Both of my last two companies have been involved in the aggregation of large data sets.

At the company I co-founded, Ten Ton Labs, we collected and normalized music reviews from across the web to support our music search engine, Squishr.

Our original plan, however, was to collect all reviews, of anything and everything, and then build an application that analyzed and tracked various metrics from the data to find out how consumers felt about certain products. We scaled the idea back to focus on music to allow us to continue building the underlying review platform and to have an easier application to implement on top of it to prove it out.

At my current company, Collaborative Drug Discovery we collect huge amounts of data about experiments in the field of chemistry (there are about thirty million known chemical compounds) and allow people to search through the data in various ways, as well as add their own data. Our users can use our toolset to keep their data private, but search across the aggregated dataset.

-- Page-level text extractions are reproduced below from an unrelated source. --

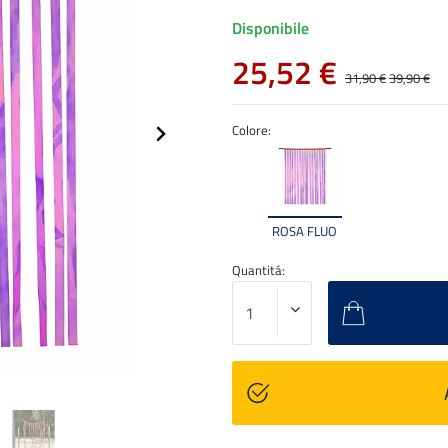
Disponibile
25,52 €
31,90 €
39,90 €
Colore:
ROSA FLUO
Quantitá:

Both of these companies have a lot in common. When I was at Ten Ton Labs, our music search engine held a huge amount of short-term value for us. It was the cool thing that we could show to investors to get them excited about the company, and it gave us attainable short-term goals to go after. CDD is very similar, we currently put most of our effort into our cheminformatics application that runs on top of our data, because it's what we sell to people and show to our investors.

Long term though, I don't think that our music search engine or the CDD cheminformatics app is really where most of our value lies.

It lies in the cloud.


A huge amount of value is created by building tools to make it easy to get data into the cloud, and to make it easy for people to process the data and get it back out in a manner that they're used to. Once you have those tools, especially if you're allowing people to build applications and communities on top of your data, you're creating real value.

You've created an app that people will come back to everyday to see what's new.

And you've created an ecosystem around your data that won't allow it to die. People will build tools to interact with it in ways that you never even thought of, and again, more value will be created because of it.

I think that building a platform for data like this, not just a one-off application, is where the opportunity for huge value creation eventually lies.